Saved entries:

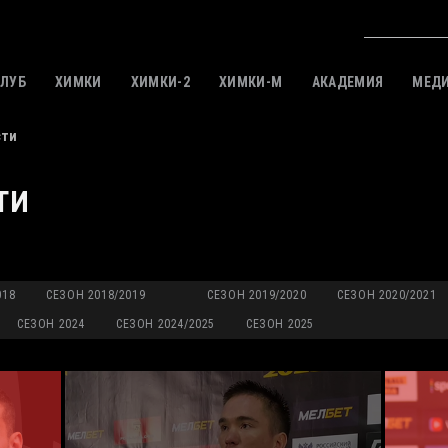
КЛУБ
ХИМКИ
ХИМКИ-2
ХИМКИ-M
АКАДЕМИЯ
МЕД
сти
ТИ
018
СЕЗОН 2018/2019
СЕЗОН 2019/2020
СЕЗОН 2020/2021
СЕЗОН 2024
СЕЗОН 2024/2025
СЕЗОН 2025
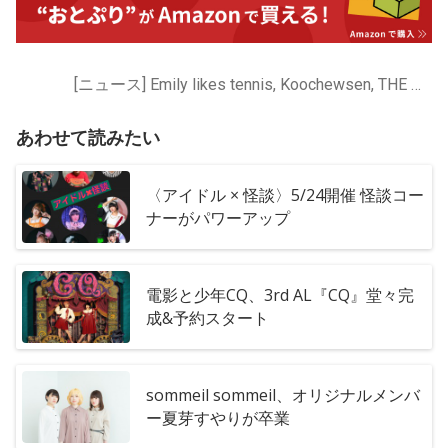
[ニュース] Emily likes tennis, Koochewsen, THE 夏の魔物, XOXO EXTREME, sommeil sommeil, しずくだうみ, 夏芽すやり, 里咲りさ
あわせて読みたい
〈アイドル × 怪談〉5/24開催 怪談コー
ナーがパワーアップ
電影と少年CQ、3rd AL『CQ』堂々完
成&予約スタート
sommeil sommeil、オリジナルメンバ
ー夏芽すやりが卒業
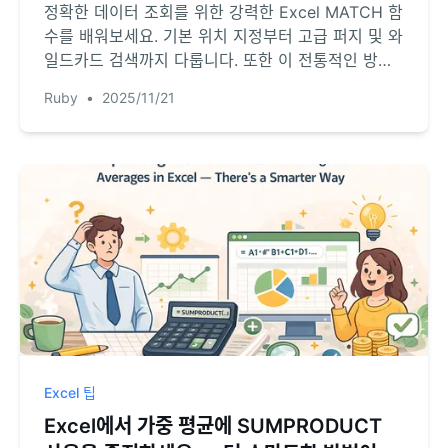
정확한 데이터 조회를 위한 강력한 Excel MATCH 함
수를 배워보세요. 기본 위치 지정부터 고급 퍼지 및 와
일드카드 검색까지 다룹니다. 또한 이 전통적인 방법
과 수식 없이 평문으로 답변을 제공하는 새로운 AI 기
Ruby
•
2025/11/21
반 접근법을 비교해 볼 것입니다.
Excel 팁
Excel에서 가중 평균에 SUMPRODUCT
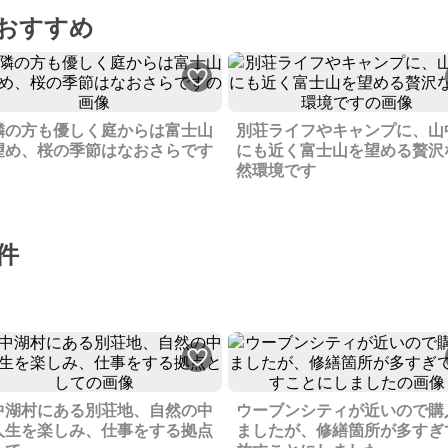
おすすめ
隣の方も優しく庭からは富士山
別荘ライフやキャンプに、山
望め、桜の季節はなおさらです
にも近く富士山を望める贅沢
然環境です
件
中湖村にある別荘地、自然の中
ウーブンシティが近いので購
人生を楽しみ、仕事をする拠点
ましたが、修繕箇所が多すぎ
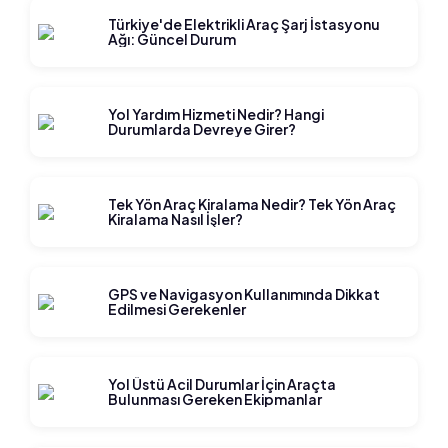
Türkiye'de Elektrikli Araç Şarj İstasyonu
Ağı: Güncel Durum
Yol Yardım Hizmeti Nedir? Hangi
Durumlarda Devreye Girer?
Tek Yön Araç Kiralama Nedir? Tek Yön Araç
Kiralama Nasıl İşler?
GPS ve Navigasyon Kullanımında Dikkat
Edilmesi Gerekenler
Yol Üstü Acil Durumlar İçin Araçta
Bulunması Gereken Ekipmanlar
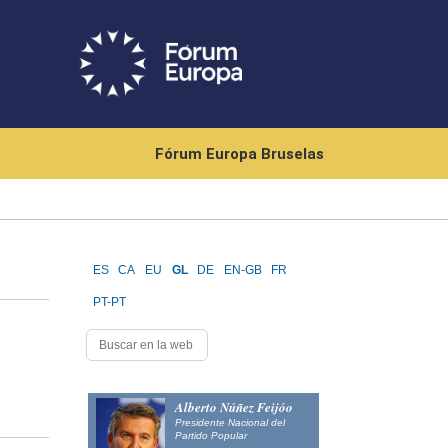
Fórum Europa Bruselas
ES
CA
EU
GL
DE
EN-GB
FR
PT-PT
Alberto Núñez Feijóo
Presidente Nacional del
Partido Popular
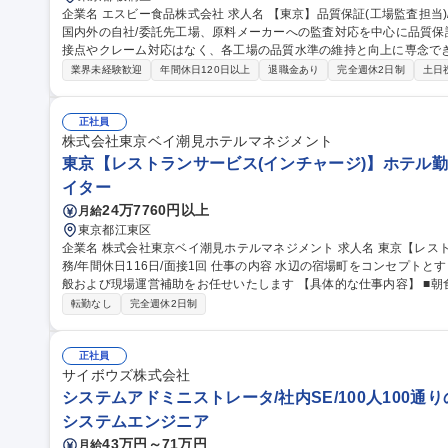
企業名 エスビー食品株式会社 求人名 【東京】品質保証(工場監査担当)/東証STD上場/残業月25H以内 仕事の内容
国内外の自社/委託先工場、原料メーカーへの監査対応を中心に品質
接点やクレーム対応はなく、各工場の品質水準の維持と向上に専念できる
場監査:FSSC22000等の基準に則り月2-3回程度の国内出張と年1
業界未経験歓迎
年間休日120日以上
退職金あり
完全週休2日制
土日
を実施。2.顧客監査対応:大手量販店等の監査員へ自社システム(SQS)
ータ分析と対策立案。4.文書管理:品質基準書等の改定。現場と協調
食の安全を上流工程から支えるやりがいがあります。 募集職種 【東京】品質保証(工場監査担当)/東証STD上場/残
正社員
業月25H以内
株式会社東京ベイ潮見ホテルマネジメント
東京【レストランサービス(インチャージ)】ホテル勤務
イター
24万7760円以上
月給
東京都江東区
企業名 株式会社東京ベイ潮見ホテルマネジメント 求人名 東京【レストランサービス（インチャージ）】ホテル勤
務/年間休日116日/面接1回 仕事の内容 水辺の宿場町をコンセプトとするホテルにて、レストランサービス業務全
般および現場運営補助をお任せいたします 【具体的な仕事内容】 ■朝食ブッフェにおけるお客様のご案内、料理
補充、テーブルリセット ■アフタヌーンティー、ディナー（アラカル
転勤なし
完全週休2日制
膳、オーダーテイク、下げ膳などの接客業務全般 ■団体利用時におけ
対応 ■スタッフ間の連携サポート、将来的にはインチャージに近い役割等 募集職種 東京【レストランサ
（インチャージ）】ホテル勤務/年間休日116日/面接1回
正社員
サイボウズ株式会社
システムアドミニストレータ/社内SE/100人100通
システムエンジニア
43万円～71万円
月給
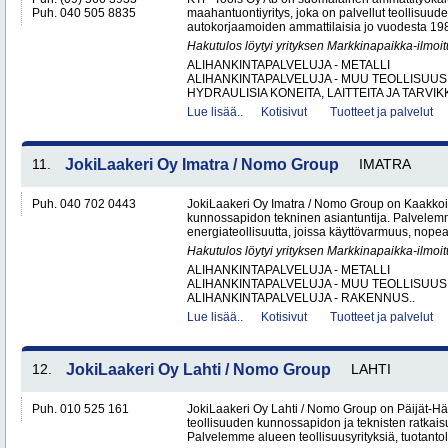
Puh. 040 505 8835
maahantuontiyritys, joka on palvellut teollisuud
autokorjaamoiden ammattilaisia jo vuodesta 1987. 
Hakutulos löytyi yrityksen Markkinapaikka-ilmoi
ALIHANKINTAPALVELUJA - METALLI
ALIHANKINTAPALVELUJA - MUU TEOLLISUUS
HYDRAULISIA KONEITA, LAITTEITA JA TARVIKK
Lue lisää..
Kotisivut
Tuotteet ja palvelut
11.
JokiLaakeri Oy Imatra / Nomo Group
IMATRA
Puh. 040 702 0443
JokiLaakeri Oy Imatra / Nomo Group on Kaakkoi
kunnossapidon tekninen asiantuntija. Palvelemme
energiateollisuutta, joissa käyttövarmuus, nopea
Hakutulos löytyi yrityksen Markkinapaikka-ilmoi
ALIHANKINTAPALVELUJA - METALLI
ALIHANKINTAPALVELUJA - MUU TEOLLISUUS
ALIHANKINTAPALVELUJA - RAKENNUS..
Lue lisää..
Kotisivut
Tuotteet ja palvelut
12.
JokiLaakeri Oy Lahti / Nomo Group
LAHTI
Puh. 010 525 161
JokiLaakeri Oy Lahti / Nomo Group on Päijät-
teollisuuden kunnossapidon ja teknisten ratkaisu
Palvelemme alueen teollisuusyrityksiä, tuotantola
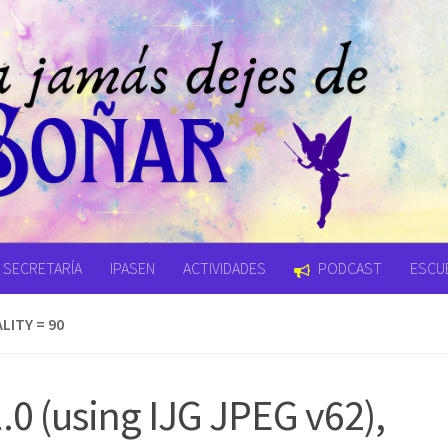
SECRETARÍA
IPASEN
ACTIVIDADES
PODCAST
ESCUE
LITY = 90
0 (using IJG JPEG v62),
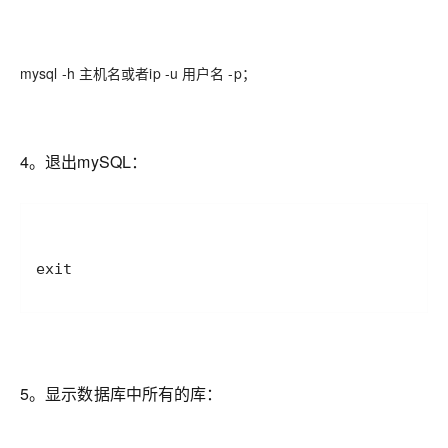
mysql -h 主机名或者ip -u 用户名 -p；
4。退出mySQL：
exit
5。显示数据库中所有的库：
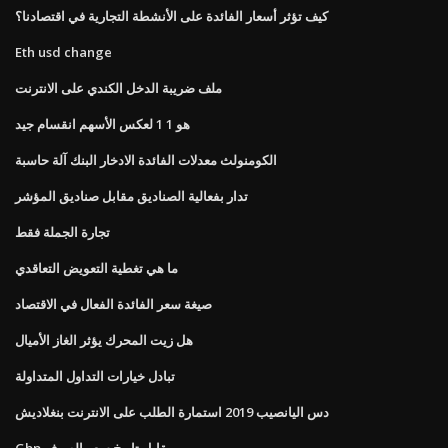
كيف تؤثر أسعار الفائدة على الأنشطة التجارية في اقتصادنا؟
Eth usd change
ملف ضريبة الدخل الكندي على الانترنت
هو 1 1 لعكس الأسهم انقسام جيد
الكومنولث معدلات الفائدة الادخار البنك آلة حاسبة
تدار بفعالية الصناديق مقابل صناديق المؤشر
تجارة الجملة فقط
ما هي تغطية التعويض التعاقدي
صيغة سعر الفائدة الفعال في الاقتصاد
هل زيت المحرك يؤثر الغاز الأميال
تبادل خيارات التداول المتداولة
دس اليانصيب 2019 استمارة الطلب على الانترنت بنغلاديش
Gbp مقابل تاريخ سعر الصرف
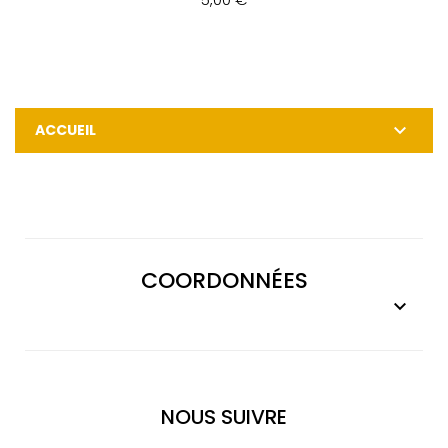

ACCUEIL
COORDONNÉES

NOUS SUIVRE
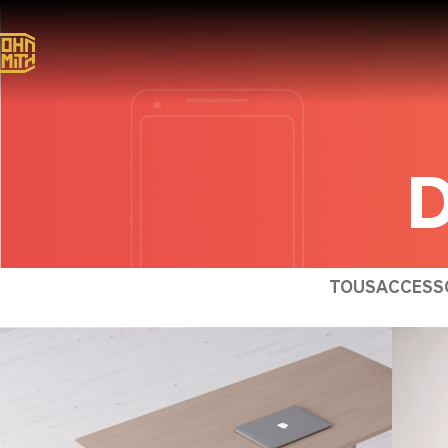
D
TOUS
ACCESS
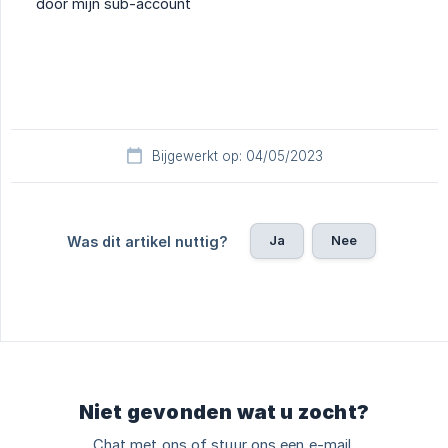
door mijn sub-account
Bijgewerkt op: 04/05/2023
Ja
Nee
Was dit artikel nuttig?
Niet gevonden wat u zocht?
Chat met ons of stuur ons een e-mail.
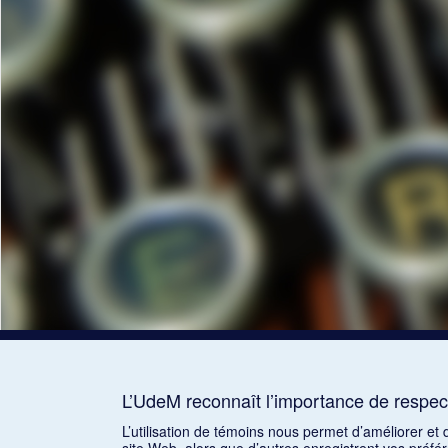
L’UdeM reconnaît l’importance de respect
L’utilisation de témoins nous permet d’améliorer et
site Web, alors que d’autres enregistrent vos préfé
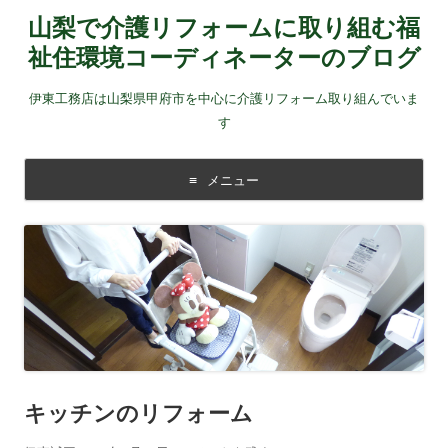
山梨で介護リフォームに取り組む福
祉住環境コーディネーターのブログ
伊東工務店は山梨県甲府市を中心に介護リフォーム取り組んでいま
す
メニュー
コンテンツに移動する
キッチンのリフォーム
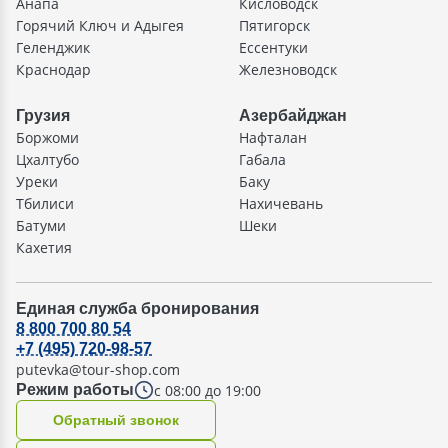
Анапа
Кисловодск
Горячий Ключ и Адыгея
Пятигорск
Геленджик
Ессентуки
Краснодар
Железноводск
Грузия
Азербайджан
Боржоми
Нафталан
Цхалтубо
Габала
Уреки
Баку
Тбилиси
Нахичевань
Батуми
Шеки
Кахетия
Единая служба бронирования
8 800 700 80 54
+7 (495) 720-98-57
putevka@tour-shop.com
с 08:00 до 19:00
Режим работы
Oбратный звонок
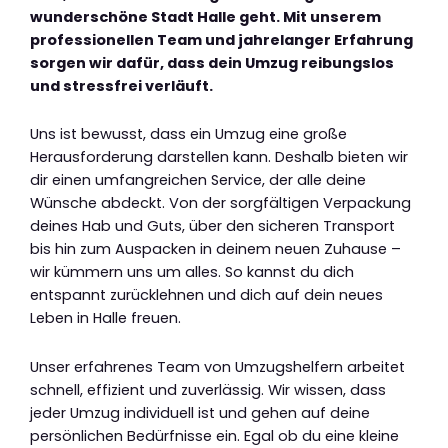
wunderschöne Stadt Halle geht. Mit unserem
professionellen Team und jahrelanger Erfahrung
sorgen wir dafür, dass dein Umzug reibungslos
und stressfrei verläuft.
Uns ist bewusst, dass ein Umzug eine große
Herausforderung darstellen kann. Deshalb bieten wir
dir einen umfangreichen Service, der alle deine
Wünsche abdeckt. Von der sorgfältigen Verpackung
deines Hab und Guts, über den sicheren Transport
bis hin zum Auspacken in deinem neuen Zuhause –
wir kümmern uns um alles. So kannst du dich
entspannt zurücklehnen und dich auf dein neues
Leben in Halle freuen.
Unser erfahrenes Team von Umzugshelfern arbeitet
schnell, effizient und zuverlässig. Wir wissen, dass
jeder Umzug individuell ist und gehen auf deine
persönlichen Bedürfnisse ein. Egal ob du eine kleine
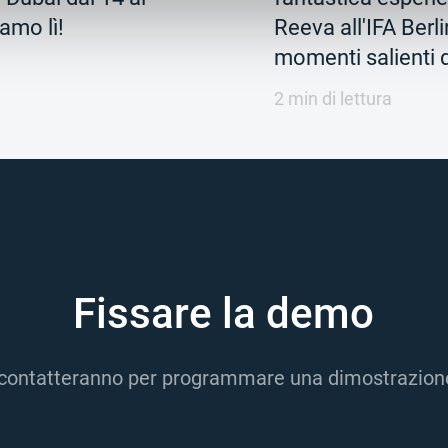
amo lì!
Reeva all'IFA Berl
momenti salienti d
2 min di lettura
Fissare la demo
 ti contatteranno per programmare una dimostrazione 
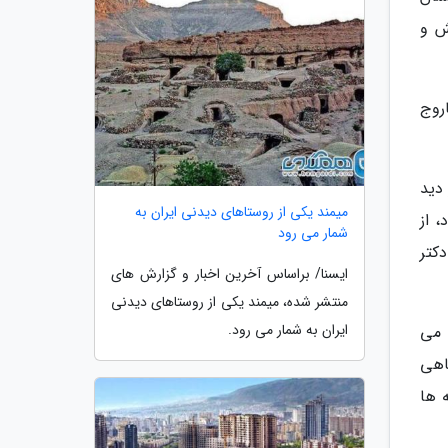
ش و
روج
دید
میمند یکی از روستاهای دیدنی ایران به
گردد، از
شمار می رود
کتر
ایسنا/ براساس آخرین اخبار و گزارش های
منتشر شده، میمند یکی از روستاهای دیدنی
ایران به شمار می رود.
م می
اهی
 ها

WHAT IS NEEDED:
The answer must consist of each line in the entries above that includes "dich".

EXERCISE RESPONSE:
wir kümmern uns um alles. So kannst du dich
entspannt zurücklehnen und dich auf dein neues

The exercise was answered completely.